··· Record set ···
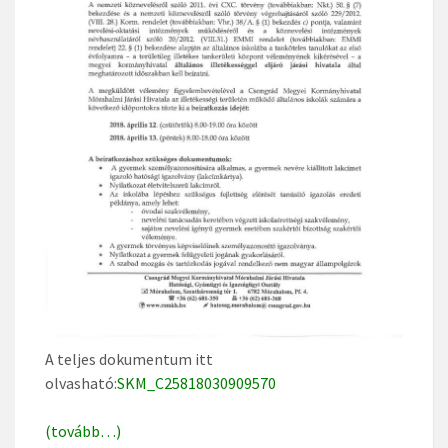
A teljes dokumentum itt
olvasható:
SKM_C25818030909570
(tovább…)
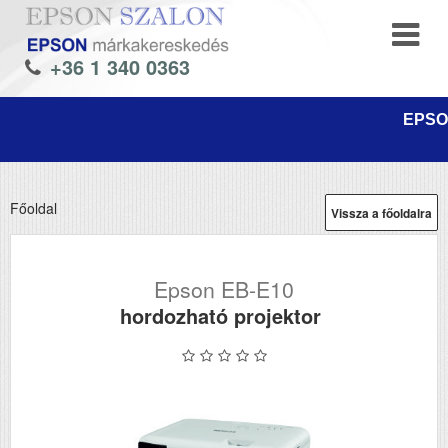
+36 1 340 0363
EPSON
Főoldal
Vissza a főoldalra
Epson EB-E10
hordozható projektor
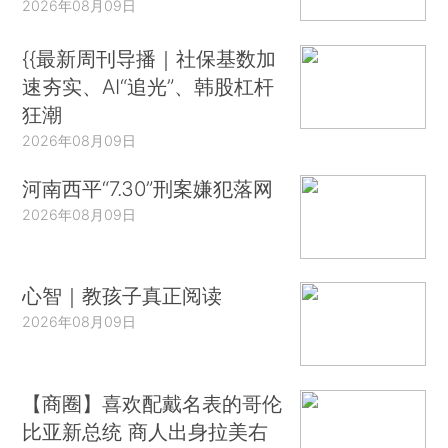
2026年08月09日
{{最新周刊导播｜社保基数加
速夯实、AI“追光”、韩股杠杆
狂潮
2026年08月09日
河南西平“7.30”刑案嫌犯落网
2026年08月09日
心智｜教孩子真正阅读
2026年08月09日
【商圈】喜欢配戴名表的哥伦
比亚新总统 商人出身拉美右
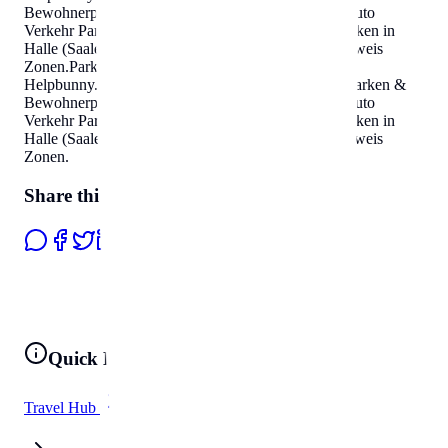
Bewohnerparken in Halle (Saale)
Helpbunny.com
Auto
Verkehr Parkausweis Zonen
.
Parken & Bewohnerparken in
Halle (Saale)
Helpbunny.com
Auto Verkehr Parkausweis
Zonen
.
Parken & Bewohnerparken in Halle (Saale)
Helpbunny.com
Auto Verkehr Parkausweis Zonen
.
Parken &
Bewohnerparken in Halle (Saale)
Helpbunny.com
Auto
Verkehr Parkausweis Zonen
.
Parken & Bewohnerparken in
Halle (Saale)
Helpbunny.com
Auto Verkehr Parkausweis
Zonen
.
Share this page
Quick Links
Travel Hub
All Tools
···
▸ **Your objective**:
Copy out every line above, word for word, minus images.

▸ **Your response**:
A teljes dokumentum itt
olvasható:
SKM_C25818030909570
(tovább…)
+36 1 340 0363
EPSON
Főoldal
Vissza a főoldalra
Epson EB-E10
hordozható projektor
2026年08月09日
{{最新周刊导播｜社保基数加
速夯实、AI“追光”、韩股杠杆
狂潮
2026年08月09日
河南西平“7.30”刑案嫌犯落网
2026年08月09日
心智｜教孩子真正阅读
2026年08月09日
【商圈】喜欢配戴名表的哥伦
比亚新总统 商人出身拉美右
Bewohnerparken in Halle (Saale)
Helpbunny.com
Auto
Verkehr Parkausweis Zonen
.
Parken & Bewohnerparken in
Halle (Saale)
Helpbunny.com
Auto Verkehr Parkausweis
Zonen
.
Parken & Bewohnerparken in Halle (Saale)
Helpbunny.com
Auto Verkehr Parkausweis Zonen
.
Parken &
Bewohnerparken in Halle (Saale)
Helpbunny.com
Auto
Verkehr Parkausweis Zonen
.
Parken & Bewohnerparken in
Halle (Saale)
Helpbunny.com
Auto Verkehr Parkausweis
Zonen
.
Share this page
Quick Links
Travel Hub
All Tools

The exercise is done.